ASSIGNED TASK
Reproduce all entries below verbatim. Skip the pictures.

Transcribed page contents
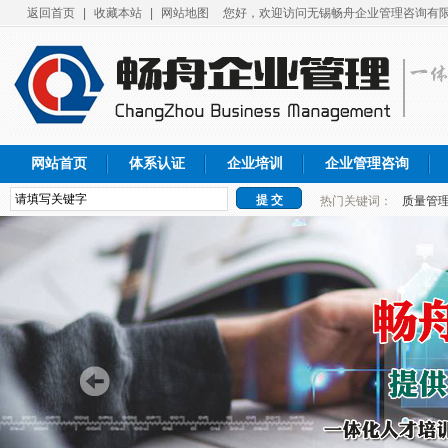
返回首页
|
收藏本站
|
网站地图
您好，欢迎访问无锡畅舟企业管理咨询有限
网站首页
体系认证
企业培训
企业管理咨询
热门关键词：
质量管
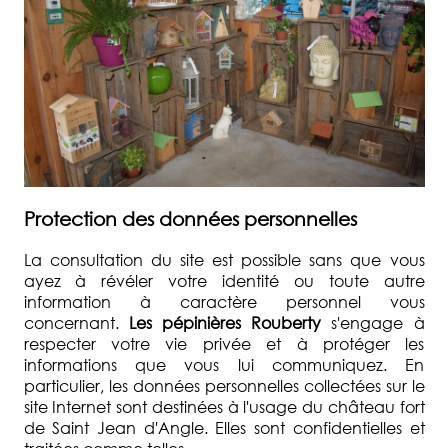
Protection des données personnelles
La consultation du site est possible sans que vous
ayez à révéler votre identité ou toute autre
information à caractère personnel vous
concernant.
Les pépinières Rouberty
s'engage à
respecter votre vie privée et à protéger les
informations que vous lui communiquez. En
particulier, les données personnelles collectées sur le
site Internet sont destinées à l'usage du château fort
de Saint Jean d'Angle. Elles sont confidentielles et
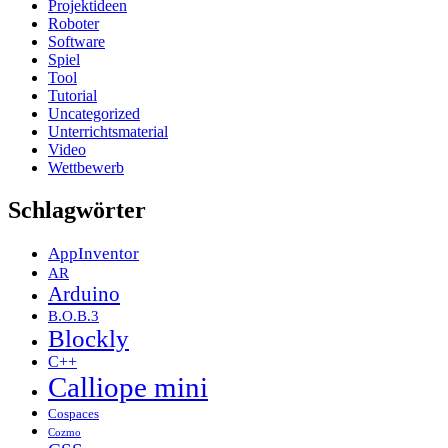
Projektideen
Roboter
Software
Spiel
Tool
Tutorial
Uncategorized
Unterrichtsmaterial
Video
Wettbewerb
Schlagwörter
AppInventor
AR
Arduino
B.O.B.3
Blockly
C++
Calliope mini
Cospaces
Cozmo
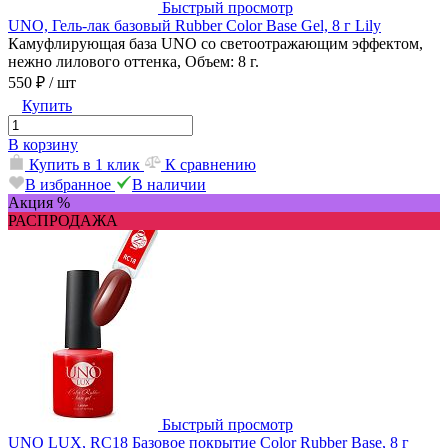
Быстрый просмотр
UNO, Гель-лак базовый Rubber Color Base Gel, 8 г Lily
Камуфлирующая база UNO со светоотражающим эффектом,
нежно лилового оттенка, Объем: 8 г.
550 ₽
/ шт
Купить
В корзину
Купить в 1 клик
К сравнению
В избранное
В наличии
Акция %
РАСПРОДАЖА
Быстрый просмотр
UNO LUX, RC18 Базовое покрытие Color Rubber Base, 8 г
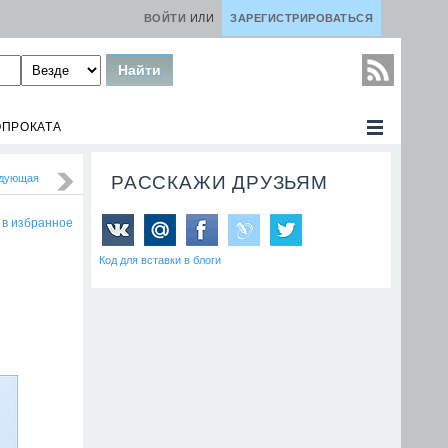
ВОЙТИ
ИЛИ
ЗАРЕГИСТРИРОВАТЬСЯ
ОПРОКАТА
дующая
РАССКАЖИ ДРУЗЬЯМ
 в избранное
Код для вставки в блоги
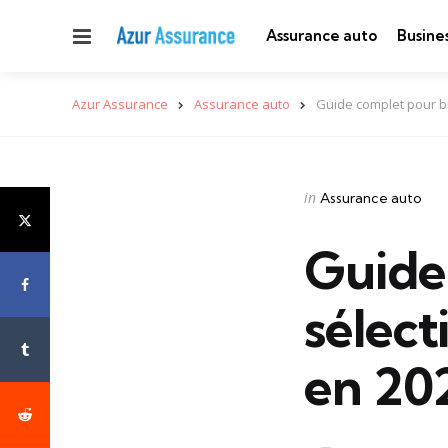
Menu
Assurance auto
Busine
Azur Assurance
Assurance auto
Guide complet pour b
Categories
Posted
in
Assurance auto
in
Guide
sélect
en 20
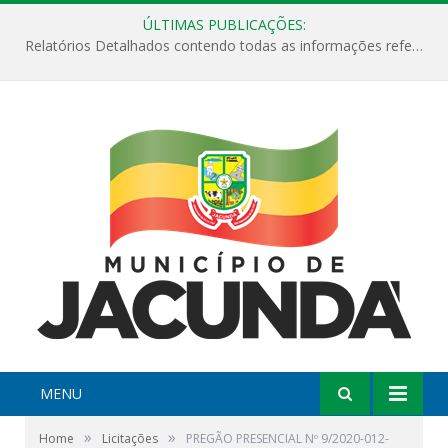
ÚLTIMAS PUBLICAÇÕES:
Relatórios Detalhados contendo todas as informações referentes a execução de recursos destinados ao fomento de projetos culturais no Município de Jacundá entre os anos de 2022 ao presente ano de 2026.
MENU
»
»
Home
Licitações
PREGÃO PRESENCIAL Nº 9/2020-012-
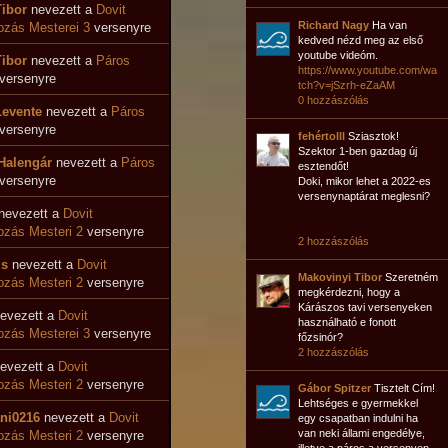
Tibor
nevezett a
Dovit
Richard Nagy
Ha van
zás Mesterei 3
versenyre
kedved nézd meg az első
youtube videóm.
Tibor
nevezett a
Páros
https://www.youtube.com/wa
versenyre
tch?v=jSzrh-eZaAM
0 hozzászólás
Levente
nevezett a
Páros
versenyre
fehértolll
Sziasztok!
Szektor 1-ben gazdag új
Halengár
nevezett a
Páros
esztendőt!
versenyre
Doki, mikor lehet a 2022-es
versenynaptárat meglesni?
nevezett a
Dovit
zás Mesteri 2
versenyre
2 hozzászólás
zs
nevezett a
Dovit
Makovinyi Tibor
Szeretném
zás Mesteri 2
versenyre
megkérdezni, hogy a
Kárászos tavi versenyeken
evezett a
Dovit
használható e fonott
zás Mesterei 3
versenyre
főzsinór?
2 hozzászólás
evezett a
Dovit
zás Mesteri 2
versenyre
Gábor Spitzer
Tisztelt Cím!
Lehtséges e gyermekkel
ni0216
nevezett a
Dovit
egy csapatban indulni ha
van neki állami engedélye,
zás Mesteri 2
versenyre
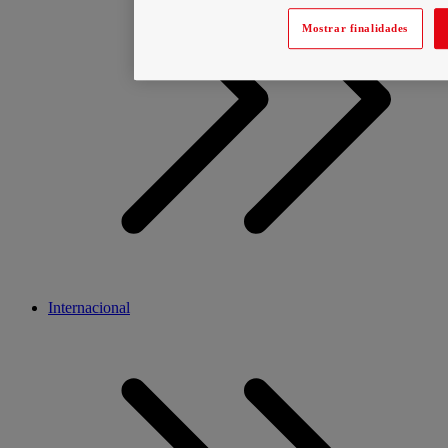
Mostrar finalidades
Internacional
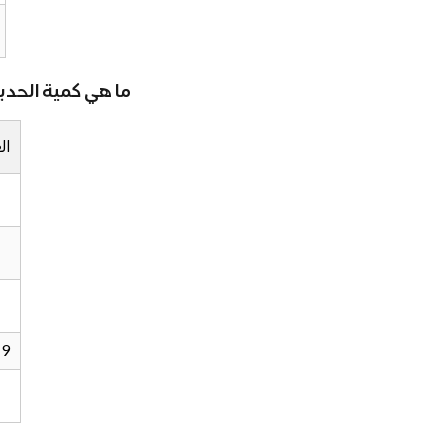
ما هي كمية الحدي
ال
9 - 13 سنة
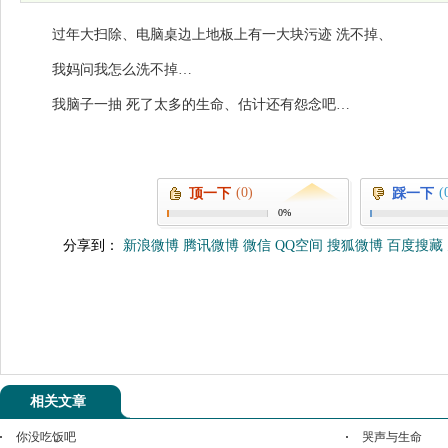
过年大扫除、电脑桌边上地板上有一大块污迹 洗不掉、
我妈问我怎么洗不掉…
我脑子一抽 死了太多的生命、估计还有怨念吧…
(0)
(
顶一下
踩一下
0%
分享到：
新浪微博
腾讯微博
微信
QQ空间
搜狐微博
百度搜藏
相关文章
你没吃饭吧
哭声与生命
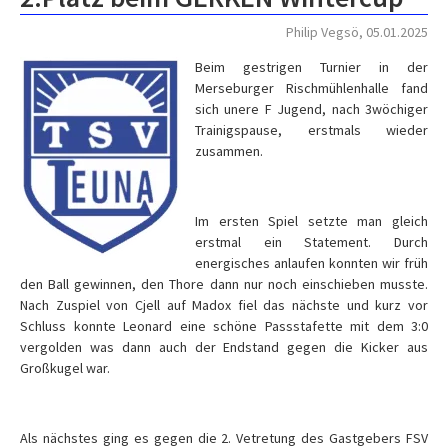
Philip Vegsö, 05.01.2025
Beim gestrigen Turnier in der
Merseburger Rischmühlenhalle fand
sich unere F Jugend, nach 3wöchiger
Trainigspause, erstmals wieder
zusammen.
Im ersten Spiel setzte man gleich
erstmal ein Statement. Durch
energisches anlaufen konnten wir früh
den Ball gewinnen, den Thore dann nur noch einschieben musste.
Nach Zuspiel von Cjell auf Madox fiel das nächste und kurz vor
Schluss konnte Leonard eine schöne Passstafette mit dem 3:0
vergolden was dann auch der Endstand gegen die Kicker aus
Großkugel war.
Als nächstes ging es gegen die 2. Vetretung des Gastgebers FSV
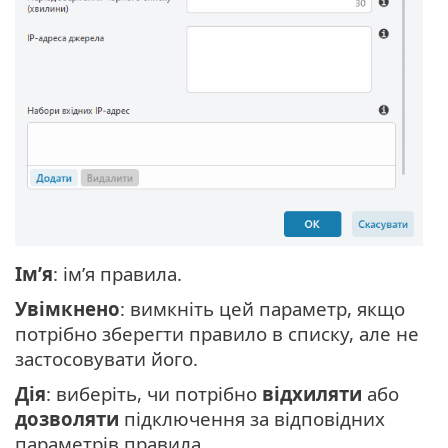
Ім’я
: ім’я правила.
Увімкнено
: вимкніть цей параметр, якщо
потрібно зберегти правило в списку, але не
застосовувати його.
Дія
: виберіть, чи потрібно
відхиляти
або
дозволяти
підключення за відповідних
параметрів правила.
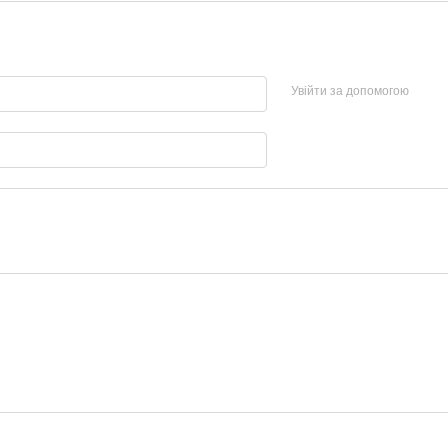
Увійти за допомогою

RESULT FOR THIS EXERCISE
返回首页
|
收藏本站
|
网站地图
您好，欢迎访问无锡畅舟企业管理咨询有限
网站首页
体系认证
企业培训
企业管理咨询
热门关键词：
质量管
Protection des données personnelles
La consultation du site est possible sans que vous
ayez à révéler votre identité ou toute autre
information à caractère personnel vous
concernant.
Les pépinières Rouberty
s'engage à
respecter votre vie privée et à protéger les
informations que vous lui communiquez. En
particulier, les données personnelles collectées sur le
site Internet sont destinées à l'usage du château fort
de Saint Jean d'Angle. Elles sont confidentielles et
Projektideen
Roboter
Software
Spiel
Tool
Tutorial
Uncategorized
Unterrichtsmaterial
Video
Wettbewerb
Schlagwörter
AppInventor
AR
Arduino
B.O.B.3
Blockly
C++
Calliope mini
Cospaces
Cozmo
Быстрый просмотр
UNO, Гель-лак базовый Rubber Color Base Gel, 8 г Lily
Камуфлирующая база UNO со светоотражающим эффектом,
нежно лилового оттенка, Объем: 8 г.
550 ₽
/ шт
Купить
В корзину
Купить в 1 клик
К сравнению
В избранное
В наличии
Акция %
РАСПРОДАЖА
Быстрый просмотр
UNO LUX, RC18 Базовое покрытие Color Rubber Base, 8 г
ВОЙТИ
ИЛИ
ЗАРЕГИСТРИРОВАТЬСЯ
ОПРОКАТА
дующая
РАССКАЖИ ДРУЗЬЯМ
 в избранное
Код для вставки в блоги
Menu
Assurance auto
Busine
Azur Assurance
Assurance auto
Guide complet pour b
Categories
Posted
in
Assurance auto
in
Guide
sélect
en 20
ÚLTIMAS PUBLICAÇÕES:
Relatórios Detalhados contendo todas as informações referentes a execução de recursos destinados ao fomento de projetos culturais no Município de Jacundá entre os anos de 2022 ao presente ano de 2026.
MENU
»
»
Home
Licitações
PREGÃO PRESENCIAL Nº 9/2020-012-
Tibor
nevezett a
Dovit
Richard Nagy
Ha van
zás Mesterei 3
versenyre
kedved nézd meg az első
youtube videóm.
Tibor
nevezett a
Páros
https://www.youtube.com/wa
versenyre
tch?v=jSzrh-eZaAM
0 hozzászólás
Levente
nevezett a
Páros
versenyre
fehértolll
Sziasztok!
Szektor 1-ben gazdag új
Halengár
nevezett a
Páros
esztendőt!
versenyre
Doki, mikor lehet a 2022-es
versenynaptárat meglesni?
nevezett a
Dovit
zás Mesteri 2
versenyre
2 hozzászólás
zs
nevezett a
Dovit
Makovinyi Tibor
Szeretném
zás Mesteri 2
versenyre
megkérdezni, hogy a
Kárászos tavi versenyeken
evezett a
Dovit
használható e fonott
zás Mesterei 3
versenyre
főzsinór?
2 hozzászólás
evezett a
Dovit
zás Mesteri 2
versenyre
Gábor Spitzer
Tisztelt Cím!
Lehtséges e gyermekkel
ni0216
nevezett a
Dovit
egy csapatban indulni ha
van neki állami engedélye,
zás Mesteri 2
versenyre
Mostrar finalidades
Internacional
ما هي كمية الحدي
ال
9 - 13 سنة
过年大扫除、电脑桌边上地板上有一大块污迹 洗不掉、
我妈问我怎么洗不掉…
我脑子一抽 死了太多的生命、估计还有怨念吧…
(0)
(
顶一下
踩一下
0%
分享到：
新浪微博
腾讯微博
微信
QQ空间
搜狐微博
百度搜藏
相关文章
你没吃饭吧
哭声与生命
Philip Vegsö, 05.01.2025
Beim gestrigen Turnier in der
Merseburger Rischmühlenhalle fand
sich unere F Jugend, nach 3wöchiger
Trainigspause, erstmals wieder
zusammen.
Im ersten Spiel setzte man gleich
erstmal ein Statement. Durch
energisches anlaufen konnten wir früh
den Ball gewinnen, den Thore dann nur noch einschieben musste.
Nach Zuspiel von Cjell auf Madox fiel das nächste und kurz vor
Schluss konnte Leonard eine schöne Passstafette mit dem 3:0
vergolden was dann auch der Endstand gegen die Kicker aus
Großkugel war.
Als nächstes ging es gegen die 2. Vetretung des Gastgebers FSV
Ім’я
: ім’я правила.
Увімкнено
: вимкніть цей параметр, якщо
потрібно зберегти правило в списку, але не
застосовувати його.
Дія
: виберіть, чи потрібно
відхиляти
або
дозволяти
підключення за відповідних
параметрів правила.
Увійти за допомогою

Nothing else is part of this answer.